Sunday, June 09, 2013

The Hollywood of the West. East of Hollywood.

Kanab, Utah is a strange little town.

We needed to spend the night in Southern Utah, so that we could get an early start on hiking the next day.  I picked Kanab because it was on the way to Bryce Canyon, but I really didn't know much about the town.  I only knew that its dot on the map was bigger than the one for Fredonia, and smaller than the one for St. George.

After leaving the dance at Hotevilla, we got back in the car and headed north.  We hit Tuba City on the Navajo reservation after about 20 minutes in the car, but that was far too soon to stop. Unfortunately, there is absolutely bupkis between Tuba City and Arizona's northern border.  So everybody held their bladders and we enjoyed the uneventful--but very pretty--drive.

Fredonia is the small town on the Arizona side of the border with Utah.  But "small town" is probably too generous of a term.  "Large dust pile" seems more appropriate.  So you can imagine our surprise to travel about a hundred yards north to the green grass and white picket fences of Kanab, Utah.

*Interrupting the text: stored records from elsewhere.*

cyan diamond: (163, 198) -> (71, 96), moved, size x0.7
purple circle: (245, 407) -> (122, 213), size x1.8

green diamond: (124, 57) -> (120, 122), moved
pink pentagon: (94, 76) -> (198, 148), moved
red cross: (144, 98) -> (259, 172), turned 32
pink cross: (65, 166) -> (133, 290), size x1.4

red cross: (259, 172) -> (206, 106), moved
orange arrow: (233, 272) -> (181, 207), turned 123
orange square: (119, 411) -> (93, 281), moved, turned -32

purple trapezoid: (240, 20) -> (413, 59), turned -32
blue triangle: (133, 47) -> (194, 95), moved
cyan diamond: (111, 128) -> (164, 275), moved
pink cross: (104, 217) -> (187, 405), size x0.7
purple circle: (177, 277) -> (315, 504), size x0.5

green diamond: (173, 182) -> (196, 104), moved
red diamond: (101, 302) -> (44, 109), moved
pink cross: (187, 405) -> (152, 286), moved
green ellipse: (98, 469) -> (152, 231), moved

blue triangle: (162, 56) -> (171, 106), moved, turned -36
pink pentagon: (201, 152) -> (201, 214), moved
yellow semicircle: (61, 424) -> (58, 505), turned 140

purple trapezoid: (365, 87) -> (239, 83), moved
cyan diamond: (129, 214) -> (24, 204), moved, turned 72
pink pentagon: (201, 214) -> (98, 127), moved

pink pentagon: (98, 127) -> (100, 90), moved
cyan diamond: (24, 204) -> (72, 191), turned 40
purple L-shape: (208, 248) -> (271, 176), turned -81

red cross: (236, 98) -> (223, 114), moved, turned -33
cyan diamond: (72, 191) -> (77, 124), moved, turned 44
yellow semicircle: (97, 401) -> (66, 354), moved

The change is beyond striking.  It's like the town has absolutely no idea that it's smack-dab in the middle of the high desert.

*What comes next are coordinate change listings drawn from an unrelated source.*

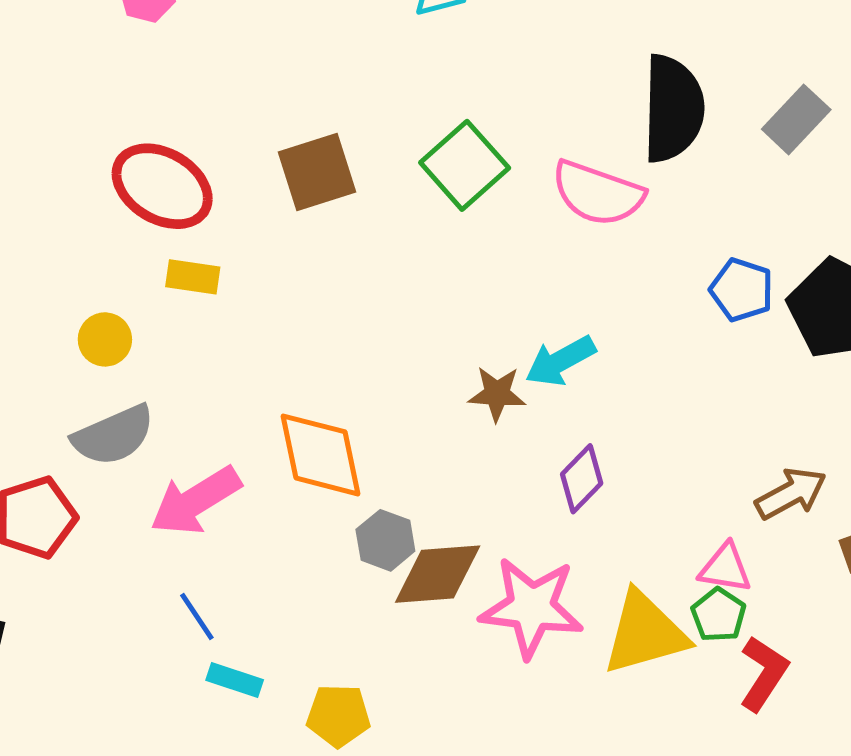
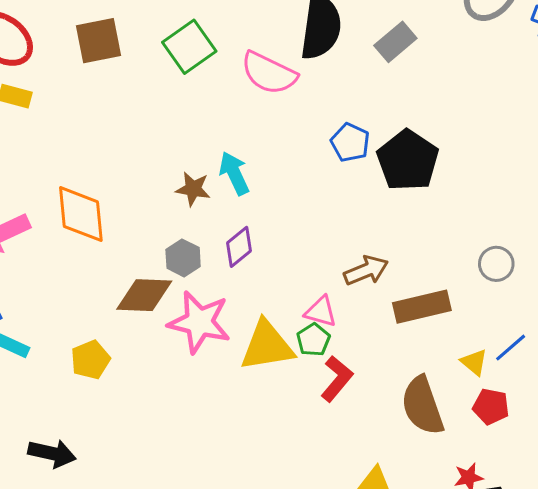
cyan arrow: (560, 361) -> (234, 173), turned 87
gray hexagon: (385, 540) -> (183, 258), moved
yellow pentagon: (338, 716) -> (90, 360), moved, turned -30

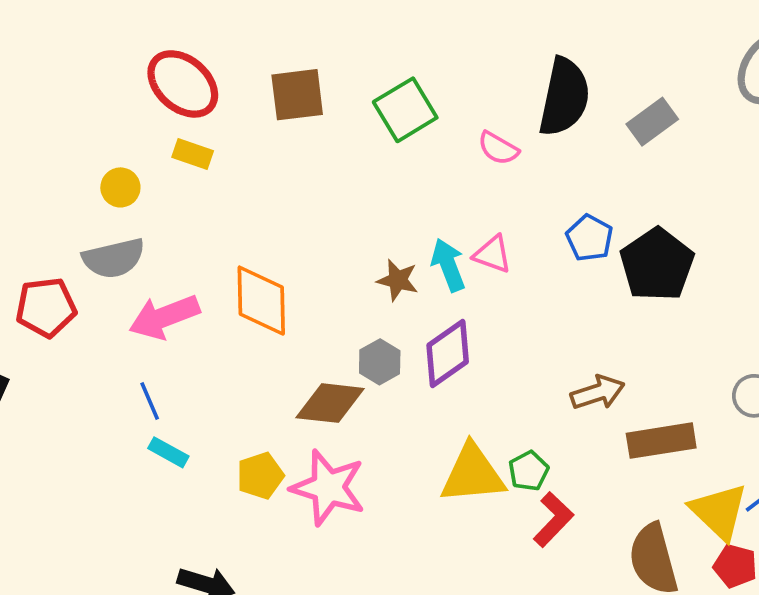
pink semicircle: (269, 73) -> (498, 148), size x0.6
purple diamond: (239, 247) -> (448, 353), size x1.4
pink triangle: (321, 312) -> (493, 254), moved
pink star: (199, 322) -> (328, 488), moved
yellow triangle: (474, 362) -> (719, 511), size x1.8

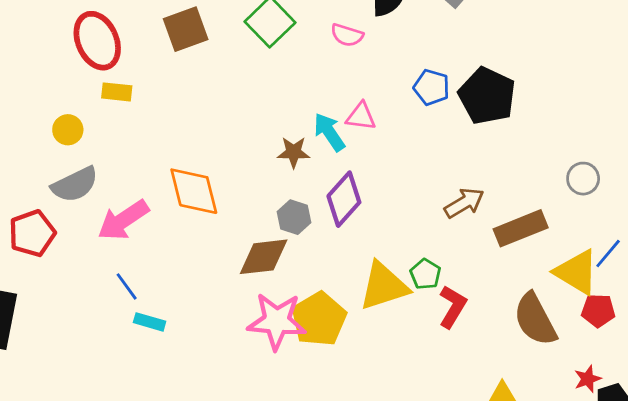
red ellipse: (183, 84) -> (97, 41), turned 38
yellow pentagon: (260, 476) -> (319, 319), moved, size x1.5

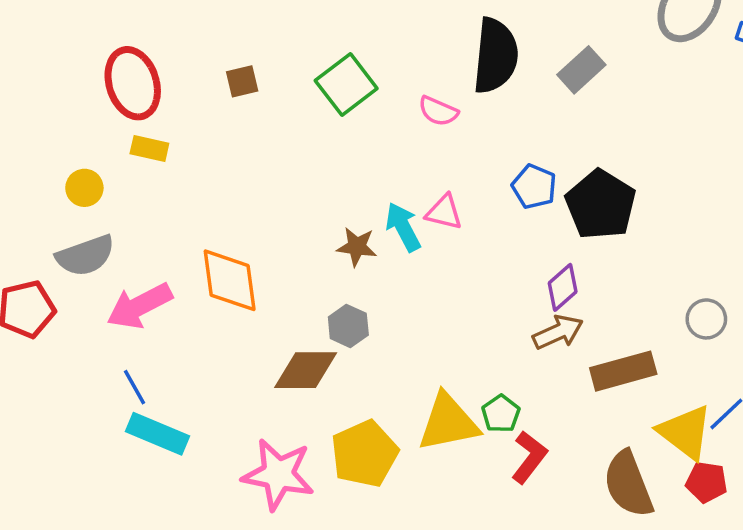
brown square: (186, 29) -> (242, 81), size x0.6
purple diamond: (344, 199) -> (563, 287), moved, size x0.7
pink star: (277, 321) -> (278, 474), moved
cyan rectangle: (150, 322) -> (158, 434), size x1.6

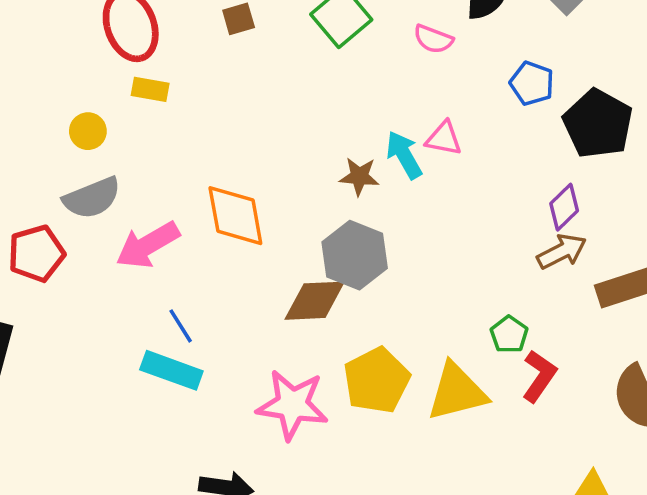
blue pentagon: (534, 187) -> (532, 83), moved
gray hexagon: (348, 326) -> (355, 255), size x1.6
blue line: (134, 387) -> (181, 326), moved
yellow triangle: (448, 422) -> (457, 392), moved

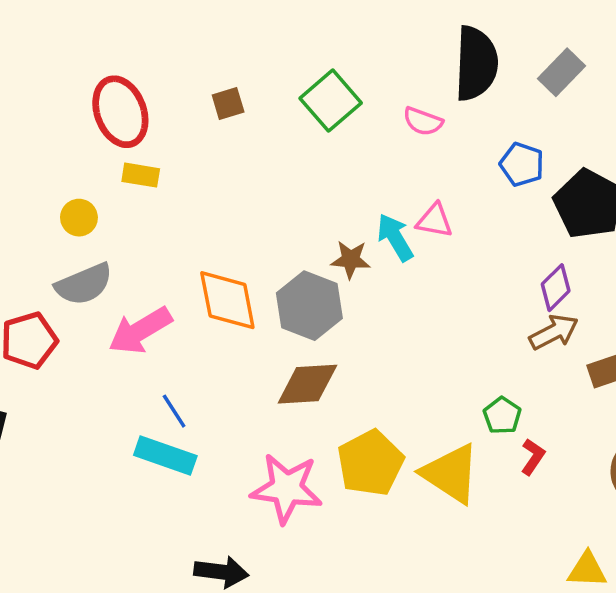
gray hexagon: (355, 255) -> (309, 306), moved
red L-shape: (539, 376) -> (533, 457), size x0.7
yellow triangle: (457, 392) -> (451, 474), turned 48

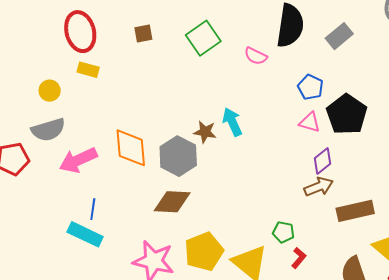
pink triangle: (435, 221) -> (310, 122), moved
blue line: (174, 411) -> (93, 209), turned 35
green pentagon: (502, 416) -> (283, 232), turned -30

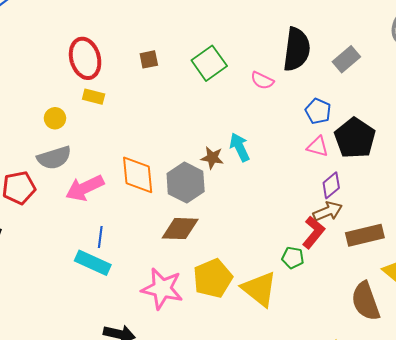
red L-shape: (299, 258) -> (313, 232), moved, size x1.5

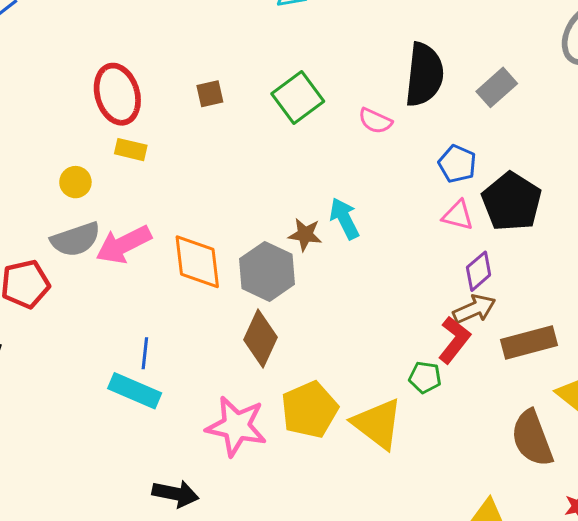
pink arrow: (85, 188) -> (124, 244), moved
brown diamond: (180, 229) -> (261, 338), turned -66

My aunt, spending most of her adult life in water-conscious Tucson, was apoplectic.

We pulled into the Roadway Inn around five or six, and we checked in with the living entity at the desk. I'm almost entirely sure that she was a human being.  She came out of a back room when we entered the lobby, and she nearly evaporated when the sun hit her ashen skin.  She barely said five words as we checked in.  I'm telling you, this is one of the strangest cities that I've ever visited.  Aimee asked if we stumbled into the Truman Show.

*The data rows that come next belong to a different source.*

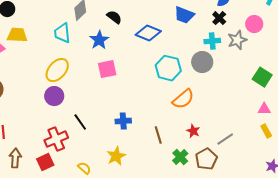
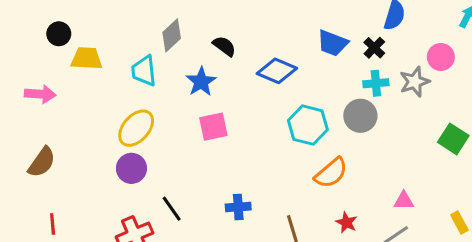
black cross: (219, 18) -> (374, 48), moved
yellow trapezoid: (17, 35) -> (87, 59), moved
pink triangle: (264, 109) -> (404, 201), moved

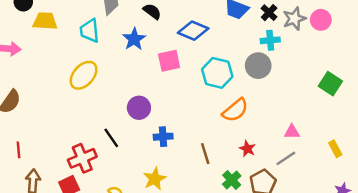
gray star: (415, 82) -> (294, 19), moved
pink square: (213, 127) -> (169, 61), moved
purple circle: (131, 168) -> (139, 108), moved

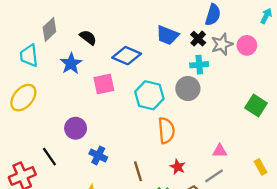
orange semicircle: (235, 110) -> (166, 130), turned -55
blue cross: (163, 137) -> (98, 155), turned 30

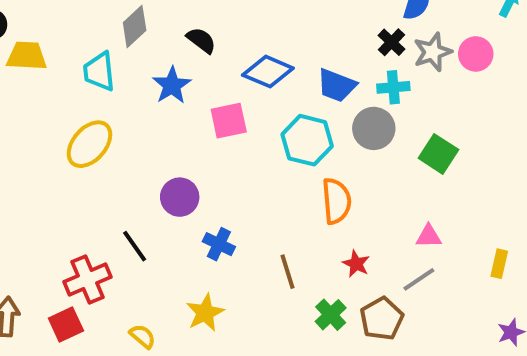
blue trapezoid: (167, 35) -> (337, 85), moved
green square: (256, 106) -> (438, 154), moved
yellow rectangle: (261, 167) -> (499, 264), turned 42

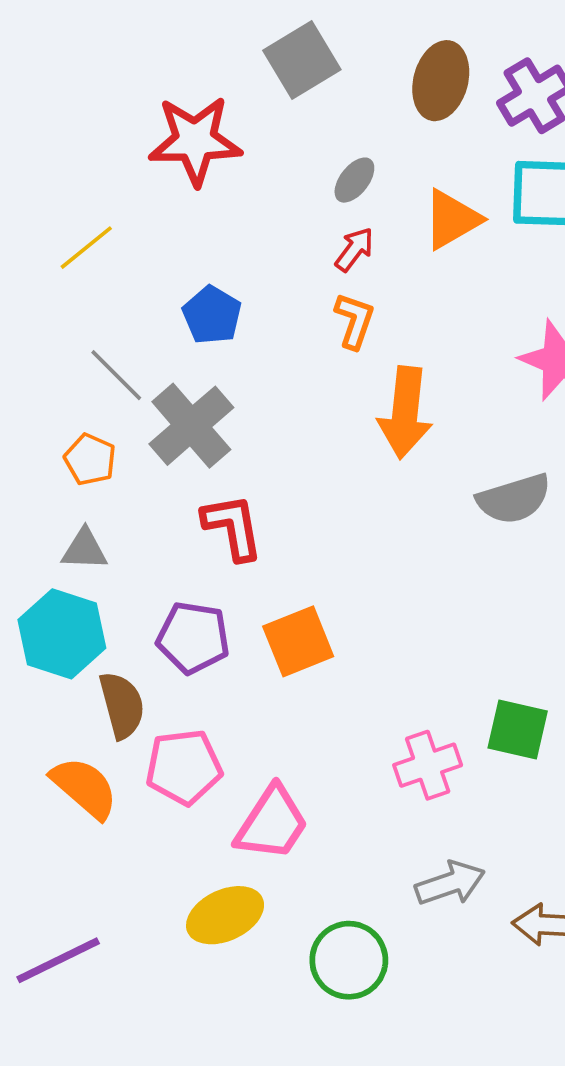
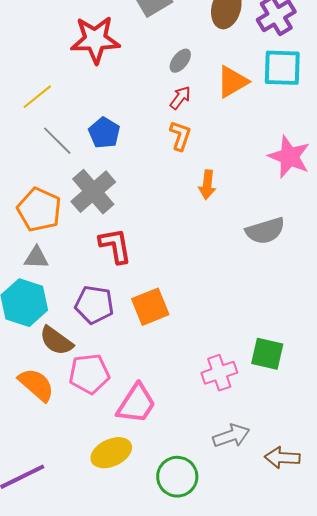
gray line: (116, 375) -> (57, 141), moved
orange arrow: (405, 413) -> (207, 185), size x0.6
orange pentagon: (90, 459) -> (39, 210), size x1.6
brown semicircle: (122, 705) -> (56, 341), turned 141

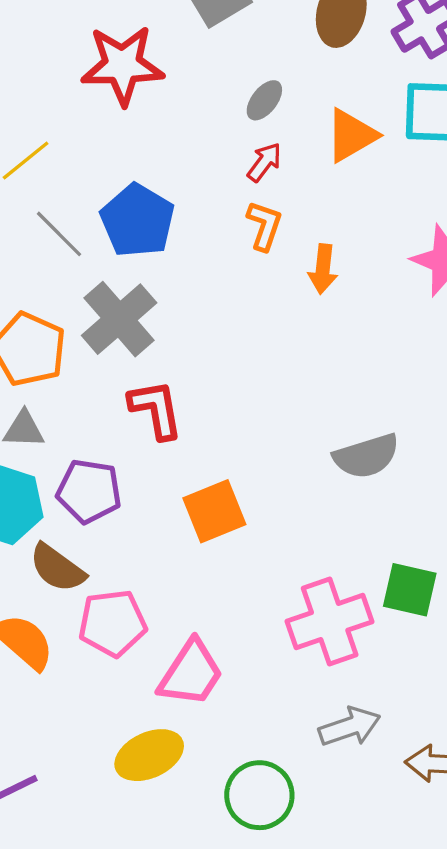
blue pentagon: (104, 133) -> (137, 221), size x1.4
orange arrow: (207, 185) -> (323, 269), moved
gray semicircle: (265, 231) -> (366, 456), moved
purple pentagon: (94, 305) -> (89, 491), moved
pink cross: (219, 373) -> (330, 621), size x1.4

Against my better instincts, I attempted to make friendly conversation, and I asked if she had been to the one restaurant I knew in Kanab.  My housemate had recommended the place, saying, "It's good.  Well...it's not bad for Utah."

In response to my question, the sentient being at the check in counter said, "How should I know?  I never get out of here."  I assumed that meant it was a fancier restaurant, perhaps on the opposite side of town.  It was a cafe, quite literally across the street.  And it wasn't half bad.

We walked around for a bit after dinner, and we noticed a series of placards along the main drag.  They featured golden era Hollywood stars, and the posters for several mid-century Western epics.  Kanab is apparently known as The Hollywood of the West.  There were quite a few movies filmed in Kanab during the 50s and 60s, which explains why the entire town felt like a film set.  But nothing has really changed.  They don't get out much.

The next morning, I stopped at a Sinclair gas station on the way out of town.  My aunt exclaimed that she hadn't seen a Sinclair since she was a kid, which seemed appropriate for the town.  I walked into the attached convenience store to pay for my gas (there wasn't a card reader on the pump).  The two octogenarian customers at the counter looked up from their coffees as the septuagenarian employee smiled and said, "Son, you pay me after you fill up."  This certainly wasn't Tucson.  It took me a minute to figure out the pump, and when I went back in to pay, I heard the customers talking about shifts at the plant.  I half-expected them to take out tin lunch boxes and warn me about the Soviets.

Kanab, Utah is a strange little town.